Das ist tatsächlich das erste Mal, dass ich seine Haare beäuge und was ich sehe, fasziniert mich mehr als es sollte. Seine dünnen, schwarzen Haare liegen im platt und zerzaust auf seinem Kopf. Sie sind nicht dunkelbraun und auch überhaupt nicht eintönig braun, sondern pechschwarz wie es seine Augen sind. Die Schwärze und seine Bräune machen sein Eigenbild so besonders, weil ich noch nie zuvor solch eine äußerliche Dunkelheit gesehen habe, die so stark vom innerlichen Licht bestrahlt wird.

„Okay, das ist eklig. Ich gehe meine Hände waschen. Gibt mir eine Minute." Bevor wir etwas zu dem sagen können, drängt er sich zwischen Ayman und dem Tisch, um im WC zu verschwinden. Noch immer frage ich mich, wie ein Mensch so selbstsicher laufen und sich gleichzeitig so ernstlos verhalten kann, als würde es keine Probleme auf der Welt geben und diese prinzipiell ihm gehören.
„Du findest ihn toll." Ich nehme den Blick von Latifs Rücken und räuspere mich fragend.
„Was?"
„Du findest ..."
„Du nervst, Rana."

Sie lächelt bloß entschädigend und beißt von ihrer Pizza. „Er hat keine Glatze, sieht gut aus, ist aufmerksam. Was verlangst du mehr?"
„Du nervst immer noch." Als ich auf eine Reaktion von Ayman warte, bemerke ich seinen stets hängenden Blick auf Latif, der hinter einer Tür verschwindet. Er verzieht unbewusst das Gesicht und schüttelt unbemerkbar den Kopf, bevor sich sein Grau und mein Braun treffen.
„Der nimmt eigentlich nie seine Mütze ab."
„Schläft er damit?", fragt Rana belustigt und lenkt die Aufmerksamkeit erneut auf sich.
„Ja, ich schwöre es."

Warum kommentiert keiner wie komisch diese  Tatsache ist? Stattdessen versinken zu zweit in einem Gespräch über ihr Lieblingsessen, aus welchem ich mich raushalte, weil mich der Fakt mit der Mütze eher unschlüssig nachdenken lässt. Jeder, der ein wenig Verstand besitzt, weiß mittlerweile, dass mein Nachdenken am Ende zu zu viel Nachdenken führt und ich lieber zu nachdenken aufhören sollte, um nicht allzu viel nachzudenken.

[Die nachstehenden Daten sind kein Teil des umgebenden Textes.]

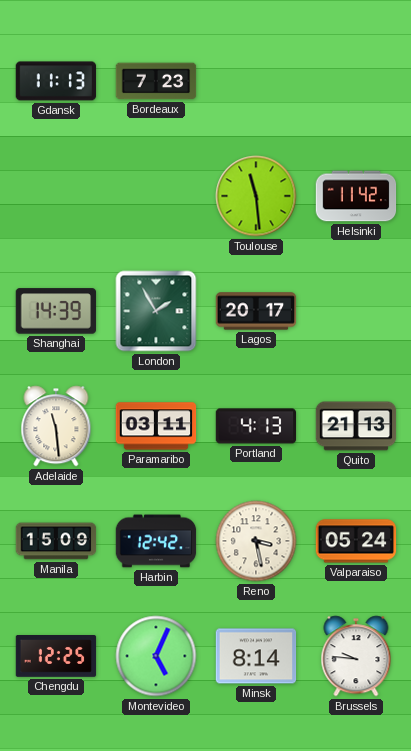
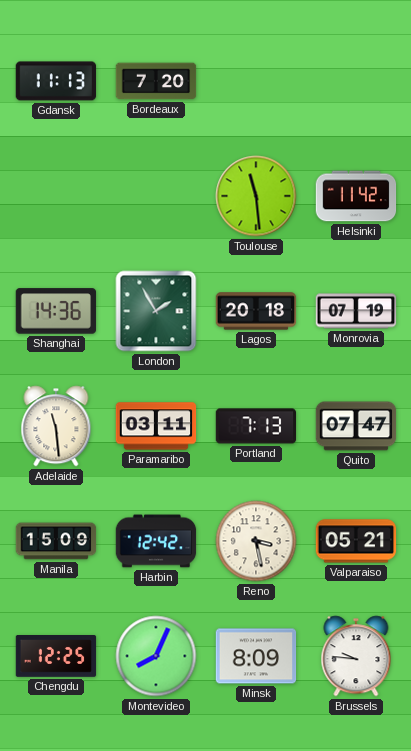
Bordeaux: 7:23 -> 7:20
Shanghai: 14:39 -> 14:36
Lagos: 20:17 -> 20:18
Monrovia: none -> 07:19
Portland: 4:13 -> 7:13
Quito: 21:13 -> 07:47
Valparaiso: 05:24 -> 05:21
Montevideo: 5:04 -> 8:04
Minsk: 8:14 -> 8:09
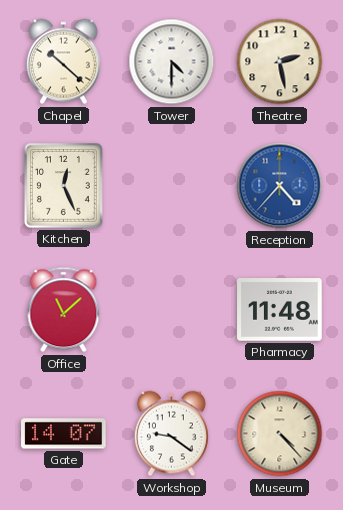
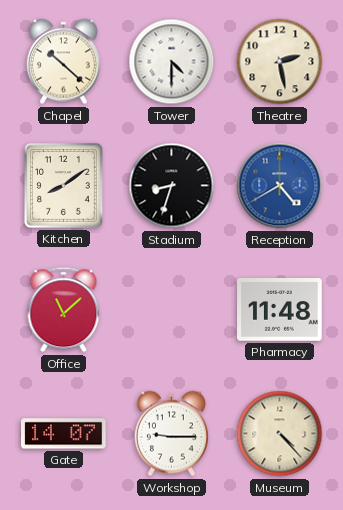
Kitchen: 12:26 -> 8:09
Stadium: none -> 8:33
Reception: 4:37 -> 4:40
Workshop: 9:21 -> 9:15
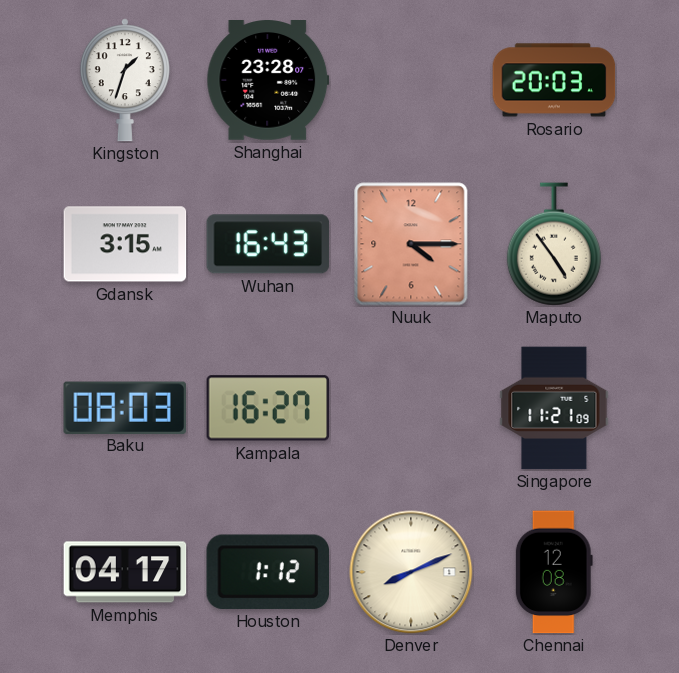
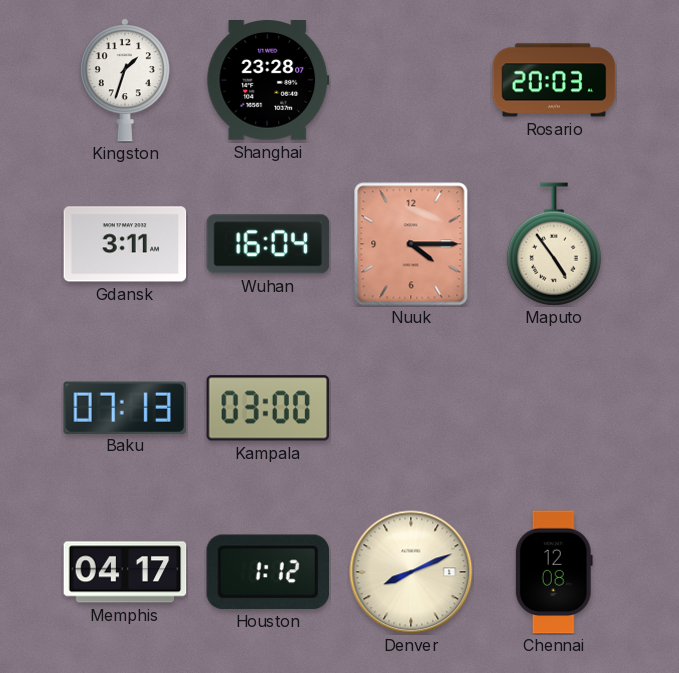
Gdansk: 3:15 -> 3:11
Wuhan: 16:43 -> 16:04
Baku: 08:03 -> 07:13
Kampala: 16:27 -> 03:00
Singapore: 11:21 -> none
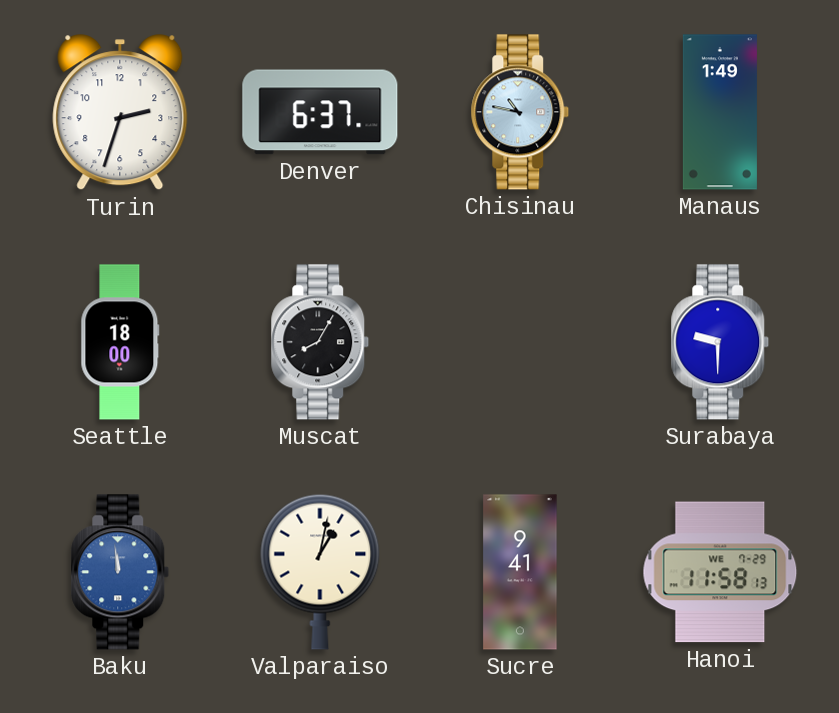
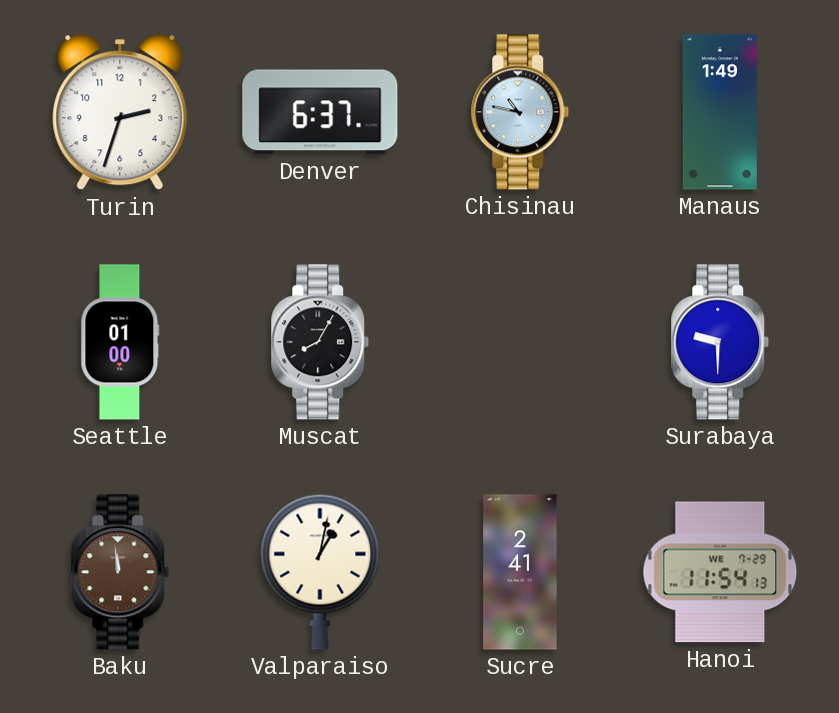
Seattle: 18:00 -> 01:00
Baku dial: blue -> brown
Sucre: 9:41 -> 2:41
Hanoi: 11:58 -> 11:54
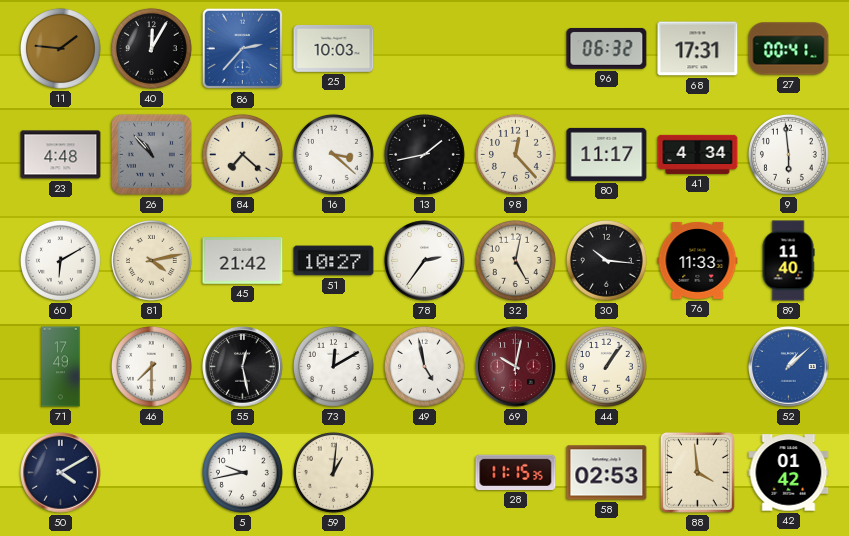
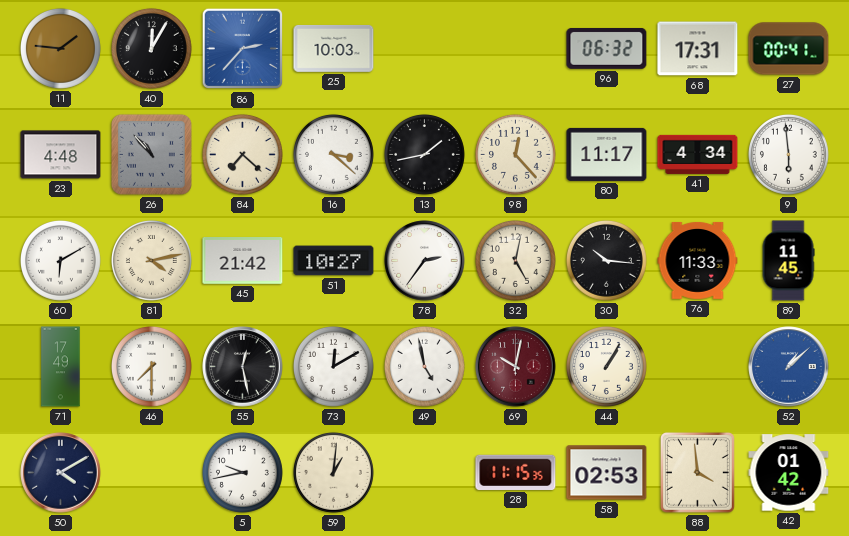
89: 11:40 -> 11:45
44: 1:06 -> 1:05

Ich kämpfe weiterhin mit meinem Hunger, den ich in den Hintergrund stelle und meinen Gedanken, die mich zu überfluten und zu ertrinken drohen. Sie brüllen mich an und ich weiß nicht einmal wieso. Vermutlich, weil es an der Zeit ist, meinen Vater zu kontaktieren, vielleicht weil ich einsam bin, vielleicht aber auch, weil ich mir vorstelle wie Latif mit seiner Mütze einschläft. In meinem Kopf sind so viele Fragezichen und so wenig Antworten, die mich reizen und beinahe krepieren lassen.